WHAT THE EXERCISE ASKS:
Transcribe every line of the entries exactly.
Segment Start: ENTRIES SUPPLIED
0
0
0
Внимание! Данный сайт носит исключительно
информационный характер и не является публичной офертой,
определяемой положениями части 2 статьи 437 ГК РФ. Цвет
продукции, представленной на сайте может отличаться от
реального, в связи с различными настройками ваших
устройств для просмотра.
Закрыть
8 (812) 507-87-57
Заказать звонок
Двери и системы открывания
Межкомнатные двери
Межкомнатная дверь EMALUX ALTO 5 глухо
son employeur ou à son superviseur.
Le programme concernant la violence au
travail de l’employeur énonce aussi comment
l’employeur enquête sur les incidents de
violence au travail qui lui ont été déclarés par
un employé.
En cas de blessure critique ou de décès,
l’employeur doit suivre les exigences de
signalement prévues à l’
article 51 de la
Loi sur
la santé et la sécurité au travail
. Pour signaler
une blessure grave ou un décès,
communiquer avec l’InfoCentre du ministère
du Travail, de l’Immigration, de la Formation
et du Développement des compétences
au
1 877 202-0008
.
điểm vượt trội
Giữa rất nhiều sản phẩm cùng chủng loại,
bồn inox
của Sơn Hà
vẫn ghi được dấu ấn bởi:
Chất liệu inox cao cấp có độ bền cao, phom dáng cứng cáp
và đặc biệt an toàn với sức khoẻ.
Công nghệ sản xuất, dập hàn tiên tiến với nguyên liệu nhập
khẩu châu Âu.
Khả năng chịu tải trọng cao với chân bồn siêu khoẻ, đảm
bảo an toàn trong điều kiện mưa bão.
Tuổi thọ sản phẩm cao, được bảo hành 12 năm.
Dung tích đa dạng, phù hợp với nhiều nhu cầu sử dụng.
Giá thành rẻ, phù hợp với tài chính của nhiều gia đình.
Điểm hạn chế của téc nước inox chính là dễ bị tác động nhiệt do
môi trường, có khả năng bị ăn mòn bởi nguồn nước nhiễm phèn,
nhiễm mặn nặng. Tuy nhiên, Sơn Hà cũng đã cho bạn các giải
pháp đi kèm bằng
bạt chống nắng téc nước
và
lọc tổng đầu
Segment End: ENTRIES SUPPLIED
RESPONSE BELOW:
0
0
0
Внимание! Данный сайт носит исключительно
информационный характер и не является публичной офертой,
определяемой положениями части 2 статьи 437 ГК РФ. Цвет
продукции, представленной на сайте может отличаться от
реального, в связи с различными настройками ваших
устройств для просмотра.
Закрыть
8 (812) 507-87-57
Заказать звонок
Двери и системы открывания
Межкомнатные двери
Межкомнатная дверь EMALUX ALTO 5 глухо
son employeur ou à son superviseur.
Le programme concernant la violence au
travail de l’employeur énonce aussi comment
l’employeur enquête sur les incidents de
violence au travail qui lui ont été déclarés par
un employé.
En cas de blessure critique ou de décès,
l’employeur doit suivre les exigences de
signalement prévues à l’
article 51 de la
Loi sur
la santé et la sécurité au travail
. Pour signaler
une blessure grave ou un décès,
communiquer avec l’InfoCentre du ministère
du Travail, de l’Immigration, de la Formation
et du Développement des compétences
au
1 877 202-0008
.
điểm vượt trội
Giữa rất nhiều sản phẩm cùng chủng loại,
bồn inox
của Sơn Hà
vẫn ghi được dấu ấn bởi:
Chất liệu inox cao cấp có độ bền cao, phom dáng cứng cáp
và đặc biệt an toàn với sức khoẻ.
Công nghệ sản xuất, dập hàn tiên tiến với nguyên liệu nhập
khẩu châu Âu.
Khả năng chịu tải trọng cao với chân bồn siêu khoẻ, đảm
bảo an toàn trong điều kiện mưa bão.
Tuổi thọ sản phẩm cao, được bảo hành 12 năm.
Dung tích đa dạng, phù hợp với nhiều nhu cầu sử dụng.
Giá thành rẻ, phù hợp với tài chính của nhiều gia đình.
Điểm hạn chế của téc nước inox chính là dễ bị tác động nhiệt do
môi trường, có khả năng bị ăn mòn bởi nguồn nước nhiễm phèn,
nhiễm mặn nặng. Tuy nhiên, Sơn Hà cũng đã cho bạn các giải
pháp đi kèm bằng
bạt chống nắng téc nước
và
lọc tổng đầu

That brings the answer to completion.